New heroes were born and legends forged as Team GB exceeded its medal target. Usain Bolt did the ‘double treble’ and the ‘mobot’ entered the national lexicon in honour of two-gold distance runner Mo Farrah. We even saw Andy Murray go all the way at Wimbledon.
For two weeks, the events from Stratford, Weymouth, Horse Guards Parade and other venues dominated the nation’s attention.
Yet although it could scarcely have been bettered from a sporting and organisational perspective, not everyone will have fond memories of London 2012.
Hotel operators in central London had high hopes the Games would bring a business bonanza, with many ramping up prices to make the most of what was expected to be a massive influx of visitors.
The reality, we now know, was altogether different.
Faced with the prospect of soaring prices and transport headaches, tourists and business people stayed away, leaving rooms unoccupied and streets relatively congestion-free.
The result was that at the height of the Games anyone wishing to book a room in the west end theatre district was able to pick up a bargain.
Amid all the talk of legacy, this was exactly the kind of hangover hotels would have wished to avoid – and one the industry in Glasgow will hope to resist when the Commonwealth Games rolls into town in 2014.
This, of course, will be easier said than done.
But as a starter for ten it might be useful for accommodation providers to avoid giving the impression that they’re out to nakedly profiteer from the occasion.
I’m not suggesting operators should ignore the commercial opportunity the event will bring – I just think mark-ups in the region of several hundred per cent will turn people off.

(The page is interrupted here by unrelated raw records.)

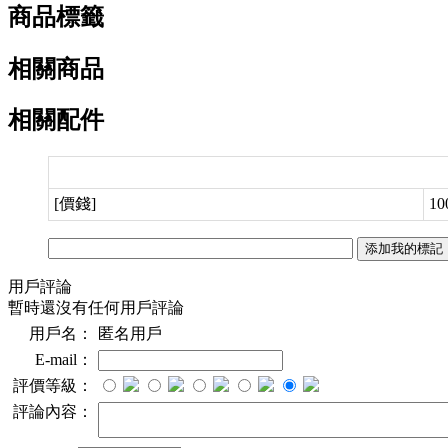
商品標籤
相關商品
相關配件
[價錢]
10
用戶評論
暫時還沒有任何用戶評論
用戶名：
匿名用戶
E-mail：
評價等級：
評論內容：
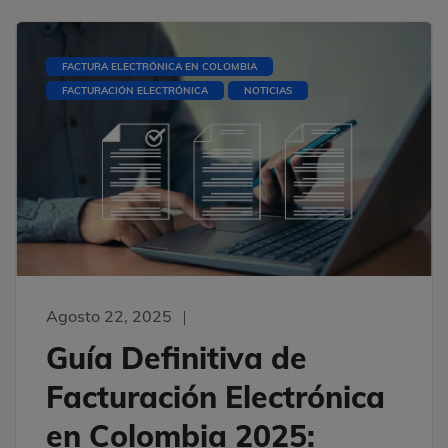
FACTURA ELECTRÓNICA EN COLOMBIA
FACTURACIÓN ELECTRÓNICA
NOTICIAS
Agosto 22, 2025
Guía Definitiva de
Facturación Electrónica
en Colombia 2025:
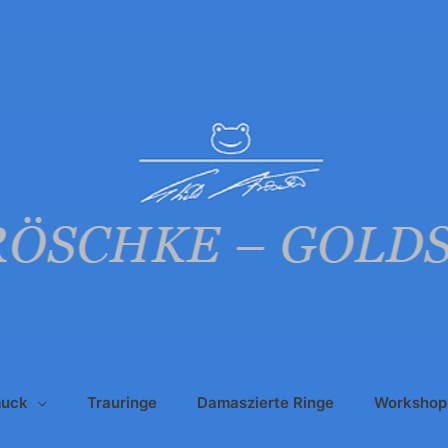
uck
Trauringe
Damaszierte Ringe
Workshop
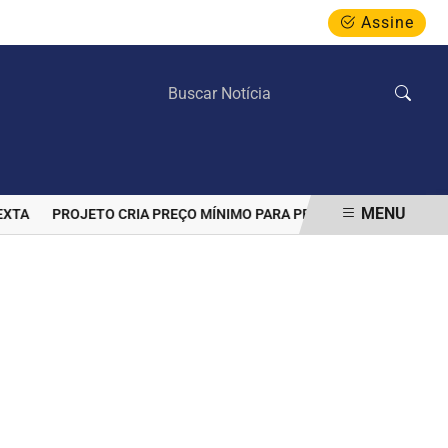
Assine
QUINTA-FEIRA, 06 DE AGOSTO 2026
MENU
PROJETO CRIA PREÇO MÍNIMO PARA PROTEGER PRODUTORES D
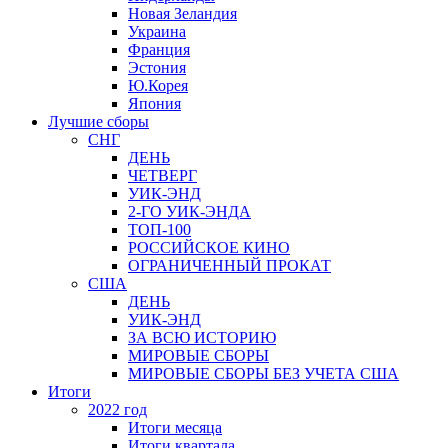
Новая Зеландия
Украина
Франция
Эстония
Ю.Корея
Япония
Лучшие сборы
СНГ
ДЕНЬ
ЧЕТВЕРГ
УИК-ЭНД
2-ГО УИК-ЭНДА
ТОП-100
РОССИЙСКОЕ КИНО
ОГРАНИЧЕННЫЙ ПРОКАТ
США
ДЕНЬ
УИК-ЭНД
ЗА ВСЮ ИСТОРИЮ
МИРОВЫЕ СБОРЫ
МИРОВЫЕ СБОРЫ БЕЗ УЧЕТА США
Итоги
2022 год
Итоги месяца
Итоги квартала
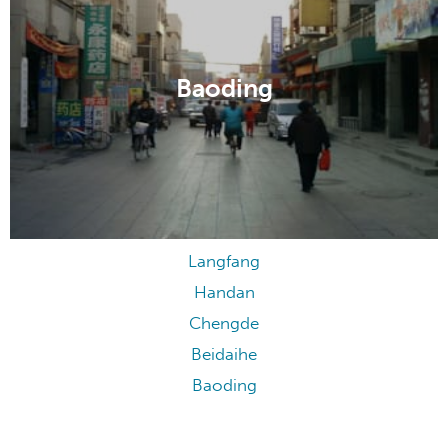
Baoding
Langfang
Handan
Chengde
Beidaihe
Baoding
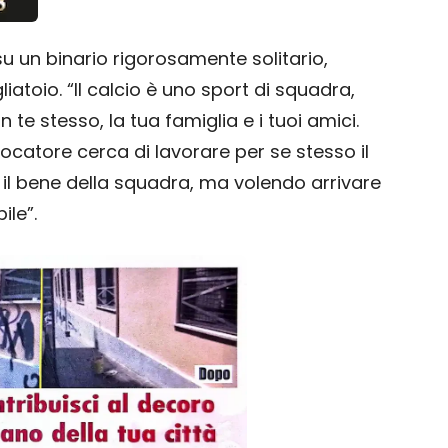
su un binario rigorosamente solitario,
iatoio. “Il calcio è uno sport di squadra,
te stesso, la tua famiglia e i tuoi amici.
ocatore cerca di lavorare per se stesso il
il bene della squadra, ma volendo arrivare
ile”.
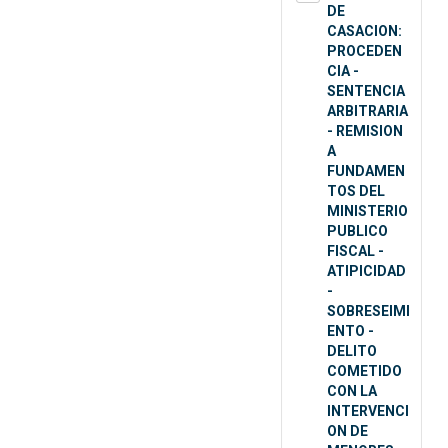
DE
CASACION:
PROCEDEN
CIA -
SENTENCIA
ARBITRARIA
- REMISION
A
FUNDAMEN
TOS DEL
MINISTERIO
PUBLICO
FISCAL -
ATIPICIDAD
-
SOBRESEIMI
ENTO -
DELITO
COMETIDO
CON LA
INTERVENCI
ON DE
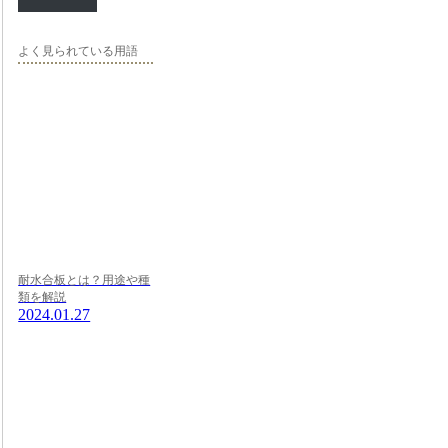
よく見られている用語
耐水合板とは？用途や種
類を解説
2024.01.27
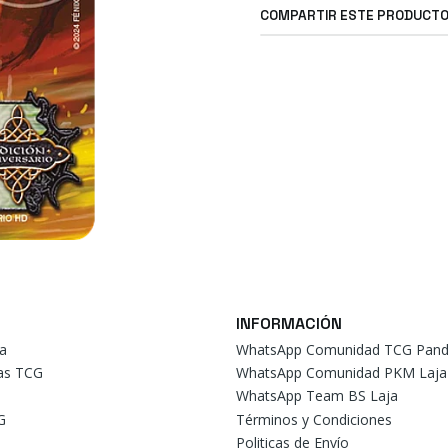
COMPARTIR ESTE PRODUCT
INFORMACIÓN
a
WhatsApp Comunidad TCG Pand
tas TCG
WhatsApp Comunidad PKM Laja
WhatsApp Team BS Laja
G
Términos y Condiciones
Politicas de Envío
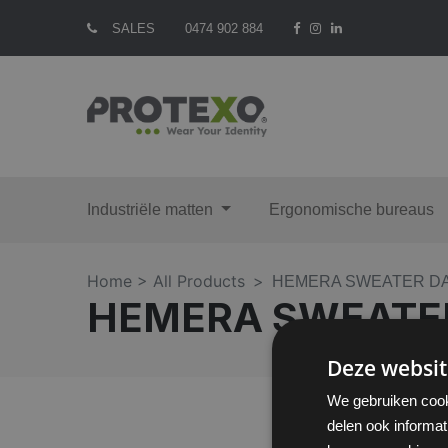
SALES
0474 902 884
Industriële matten
Ergonomische bureaus
Home >
All Products
HEMERA SWEATER D
HEMERA SWEATE
Deze websit
We gebruiken cook
delen ook informat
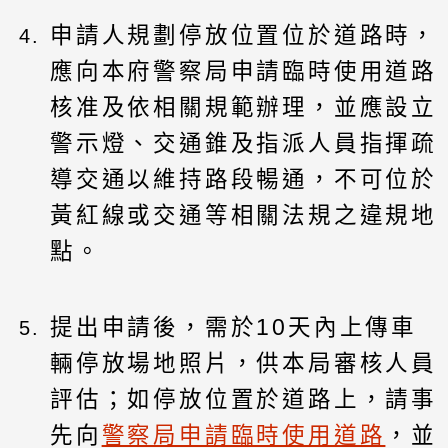
申請人規劃停放位置位於道路時，
應向本府警察局申請臨時使用道路
核准及依相關規範辦理，並應設立
警示燈、交通錐及指派人員指揮疏
導交通以維持路段暢通，不可位於
黃紅線或交通等相關法規之違規地
點。
提出申請後，需於10天內上傳車
輛停放場地照片，供本局審核人員
評估；如停放位置於道路上，請事
先向
警察局申請臨時使用道路
，並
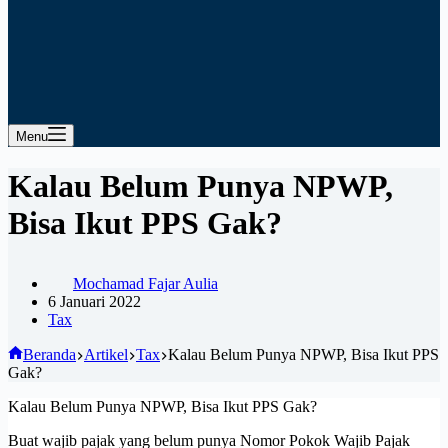
Menu
Kalau Belum Punya NPWP,
Bisa Ikut PPS Gak?
Mochamad Fajar Aulia
6 Januari 2022
Tax
Beranda
Artikel
Tax
Kalau Belum Punya NPWP, Bisa Ikut PPS
Gak?
Kalau Belum Punya NPWP, Bisa Ikut PPS Gak?
Buat wajib pajak yang belum punya Nomor Pokok Wajib Pajak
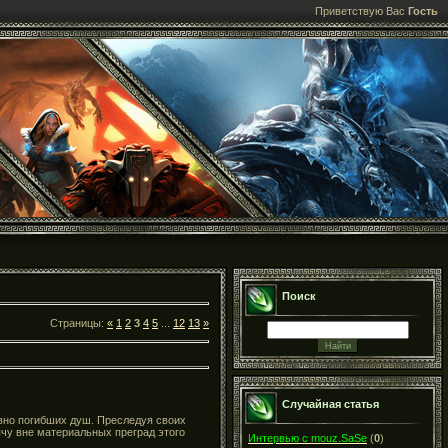
Приветствую Вас
Гость
Поиск
Страницы:
«
1
2
3
4
5
...
12
13
»
Случайная статья
вно погибших душ. Преследуя своих
чу вне материальных преград этого
Интервью с mouz.SaSe
(
0
)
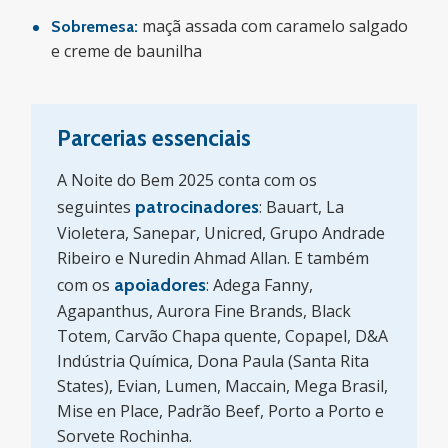
maçã assada com caramelo salgado
Sobremesa:
e creme de baunilha
Parcerias essenciais
A Noite do Bem 2025 conta com os
seguintes
patrocinadores
: Bauart, La
Violetera, Sanepar, Unicred, Grupo Andrade
Ribeiro e Nuredin Ahmad Allan. E também
com os
apoiadores
:
Adega Fanny,
Agapanthus, Aurora Fine Brands, Black
Totem, Carvão Chapa quente, Copapel, D&A
Indústria Química, Dona Paula (Santa Rita
States), Evian, Lumen, Maccain, Mega Brasil,
Mise en Place, Padrão Beef, Porto a Porto e
Sorvete Rochinha.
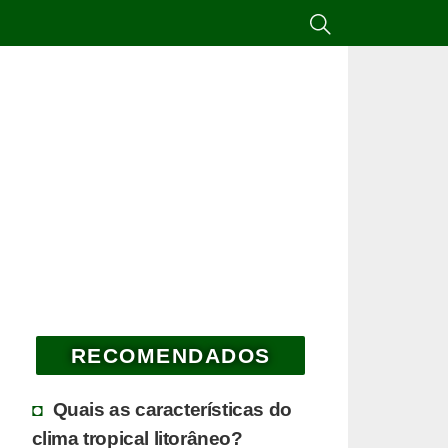
RECOMENDADOS
Quais as características do
clima tropical litorâneo?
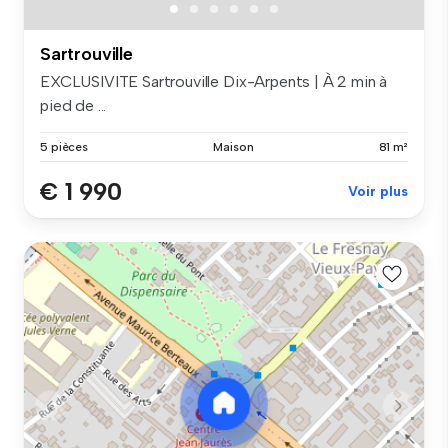
Sartrouville
EXCLUSIVITE Sartrouville Dix-Arpents | À 2 min à
pied de ...
5 pièces
Maison
81 m²
€ 1 990
Voir plus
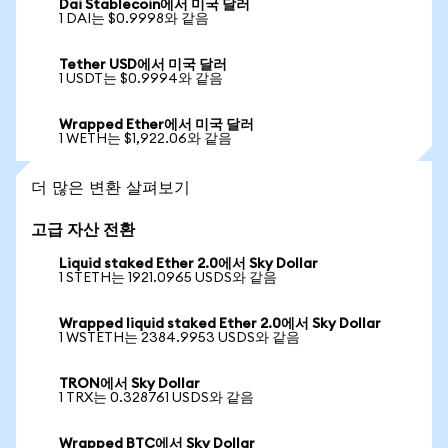
Dai Stablecoin에서 미국 달러
1 DAI는 $0.9998와 같음
Tether USD에서 미국 달러
1 USDT는 $0.9994와 같음
Wrapped Ether에서 미국 달러
1 WETH는 $1,922.06와 같음
더 많은 변환 살펴보기
고급 자산 전환
Liquid staked Ether 2.0에서 Sky Dollar
1 STETH는 1921.0965 USDS와 같음
Wrapped liquid staked Ether 2.0에서 Sky Dollar
1 WSTETH는 2384.9953 USDS와 같음
TRON에서 Sky Dollar
1 TRX는 0.328761 USDS와 같음
Wrapped BTC에서 Sky Dollar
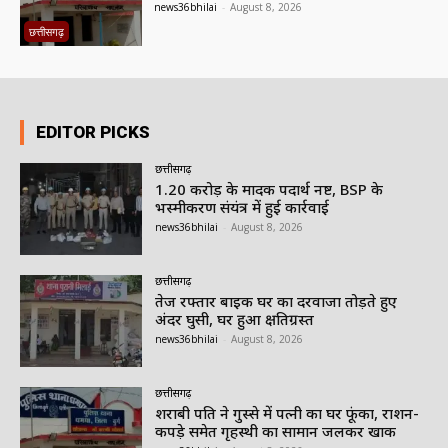
news36bhilai
-
August 8, 2026
छत्तीसगढ़
EDITOR PICKS
छत्तीसगढ़
1.20 करोड़ के मादक पदार्थ नष्ट, BSP के
भस्मीकरण संयंत्र में हुई कार्रवाई
news36bhilai
-
August 8, 2026
छत्तीसगढ़
तेज रफ्तार बाइक घर का दरवाजा तोड़ते हुए
अंदर घुसी, घर हुआ क्षतिग्रस्त
news36bhilai
-
August 8, 2026
छत्तीसगढ़
शराबी पति ने गुस्से में पत्नी का घर फूंका, राशन-
कपड़े समेत गृहस्थी का सामान जलकर खाक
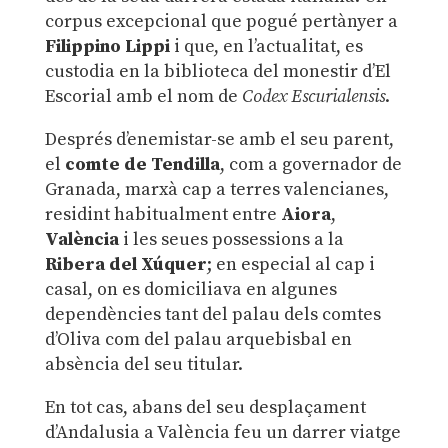
corpus excepcional que pogué pertànyer a
Filippino Lippi
i que, en l’actualitat, es
custodia en la biblioteca del monestir d’El
Escorial amb el nom de
Codex Escurialensis
.
Després d’enemistar-se amb el seu parent,
el
comte de Tendilla
, com a governador de
Granada, marxà cap a terres valencianes,
residint habitualment entre
Aiora
,
València
i les seues possessions a la
Ribera del Xúquer
; en especial al cap i
casal, on es domiciliava en algunes
dependències tant del palau dels comtes
d’Oliva com del palau arquebisbal en
absència del seu titular.
En tot cas, abans del seu desplaçament
d’Andalusia a València feu un darrer viatge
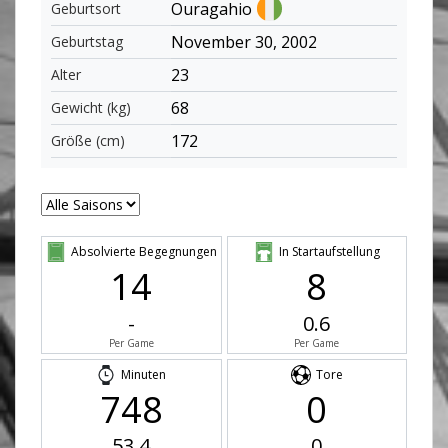
Ouragahio
Geburtsort
November 30, 2002
Geburtstag
23
Alter
68
Gewicht (kg)
172
Größe (cm)
Absolvierte Begegnungen
In Startaufstellung
14
8
-
0.6
Per Game
Per Game
Minuten
Tore
748
0
53.4
0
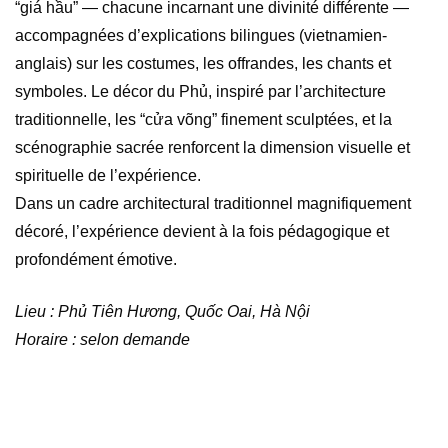
“giá hầu” — chacune incarnant une divinité différente —
accompagnées d’explications bilingues (vietnamien-
anglais) sur les costumes, les offrandes, les chants et
symboles. Le décor du Phủ, inspiré par l’architecture
traditionnelle, les “cửa võng” finement sculptées, et la
scénographie sacrée renforcent la dimension visuelle et
spirituelle de l’expérience.
Dans un cadre architectural traditionnel magnifiquement
décoré, l’expérience devient à la fois pédagogique et
profondément émotive.
Lieu : Phủ Tiên Hương, Quốc Oai, Hà Nội
Horaire : selon demande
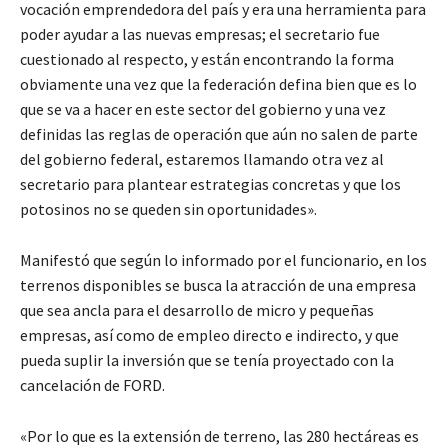
vocación emprendedora del país y era una herramienta para
poder ayudar a las nuevas empresas; el secretario fue
cuestionado al respecto, y están encontrando la forma
obviamente una vez que la federación defina bien que es lo
que se va a hacer en este sector del gobierno y una vez
definidas las reglas de operación que aún no salen de parte
del gobierno federal, estaremos llamando otra vez al
secretario para plantear estrategias concretas y que los
potosinos no se queden sin oportunidades».
Manifestó que según lo informado por el funcionario, en los
terrenos disponibles se busca la atracción de una empresa
que sea ancla para el desarrollo de micro y pequeñas
empresas, así como de empleo directo e indirecto, y que
pueda suplir la inversión que se tenía proyectado con la
cancelación de FORD.
«Por lo que es la extensión de terreno, las 280 hectáreas es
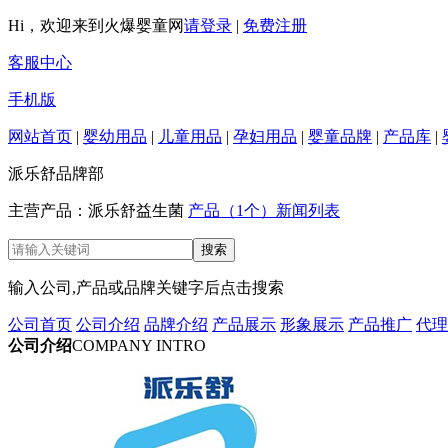
Hi，欢迎来到火爆婴童网
请登录
|
免费注册
客服中心
手机版
网站首页
|
婴幼用品
|
儿童用品
|
孕妇用品
|
婴童品牌
|
产品库
|
派乐舒品牌部
主营产品：派乐舒益生菌
产品（1个）
新闻列表
输入公司,产品或品牌关键字后点击搜索
公司首页
公司介绍
品牌介绍
产品展示
形象展示
产品推广
代理
公司介绍
COMPANY INTRO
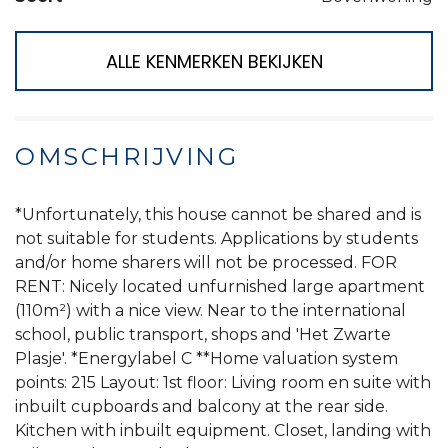
ALLE KENMERKEN BEKIJKEN
OMSCHRIJVING
*Unfortunately, this house cannot be shared and is
not suitable for students. Applications by students
and/or home sharers will not be processed. FOR
RENT: Nicely located unfurnished large apartment
(110m²) with a nice view. Near to the international
school, public transport, shops and 'Het Zwarte
Plasje'. *Energylabel C **Home valuation system
points: 215 Layout: 1st floor: Living room en suite with
inbuilt cupboards and balcony at the rear side.
Kitchen with inbuilt equipment. Closet, landing with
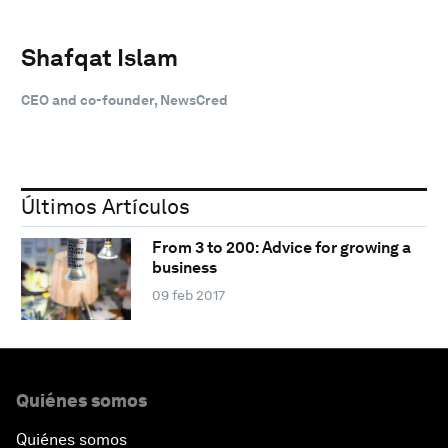
Shafqat Islam
CEO and co-founder, NewsCred
Últimos Artículos
From 3 to 200: Advice for growing a
business
09 feb 2017
Quiénes somos
Quiénes somos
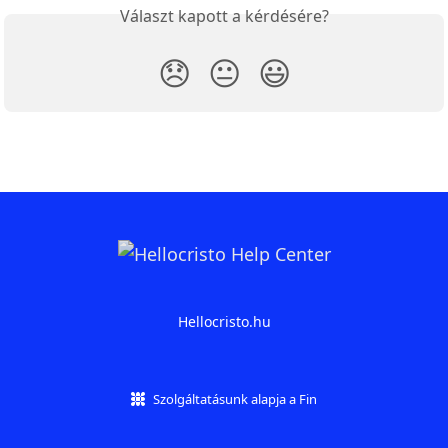
Választ kapott a kérdésére?
😞
😐
😃
Hellocristo.hu
Szolgáltatásunk alapja a Fin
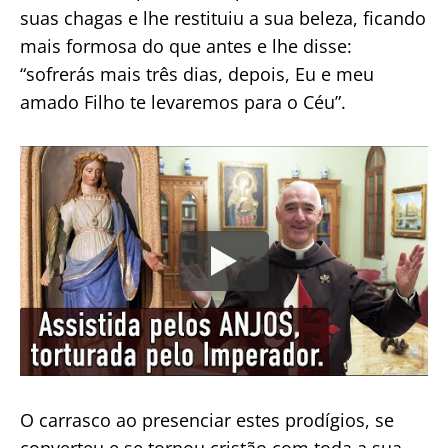
suas chagas e lhe restituiu a sua beleza, ficando
mais formosa do que antes e lhe disse:
“sofrerás mais três dias, depois, Eu e meu
amado Filho te levaremos para o Céu”.
O carrasco ao presenciar estes prodígios, se
converteu e se tornou cristão com toda a sua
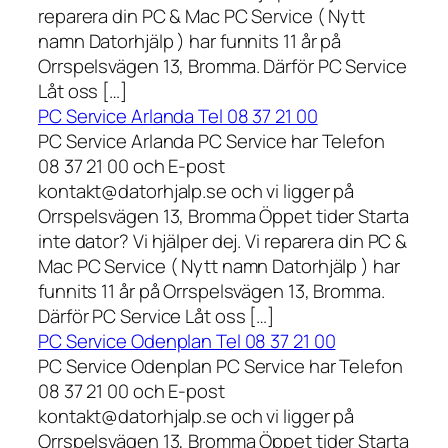
reparera din PC & Mac PC Service ( Nytt
namn Datorhjälp ) har funnits 11 år på
Orrspelsvägen 13, Bromma. Därför PC Service
Låt oss […]
PC Service Arlanda Tel 08 37 21 00
PC Service Arlanda PC Service har Telefon
08 37 21 00 och E-post
kontakt@datorhjalp.se och vi ligger på
Orrspelsvägen 13, Bromma Öppet tider Starta
inte dator? Vi hjälper dej. Vi reparera din PC &
Mac PC Service ( Nytt namn Datorhjälp ) har
funnits 11 år på Orrspelsvägen 13, Bromma.
Därför PC Service Låt oss […]
PC Service Odenplan Tel 08 37 21 00
PC Service Odenplan PC Service har Telefon
08 37 21 00 och E-post
kontakt@datorhjalp.se och vi ligger på
Orrspelsvägen 13, Bromma Öppet tider Starta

Care must also be taken, in my view, to avoid the impression that Glasgow will be a no-go area for the duration of the Commonwealth Games.
By virtue of the number of participating nations, the Commonwealth will not be quite as big a deal as the Olympics. Nonetheless, it will still see a significant influx to the city, and on that basis organisers face a logistical battle to ensure it has the infrastructure to cope.
The last thing Glasgow needs is the press whipping up fears of perpetual gridlock and security shortfalls of G4S proportions.
The task of finding solutions to such headaches is for better-qualified minds than mine, and I’m sure these matters are being addressed as the Games approach.
Perhaps we should take some succour from the fact that, with an independence referendum also looming in 2014, the SNP Government will be doing its utmost to ensure Glasgow doesn’t fluff its lines when the eyes of the world will be upon it.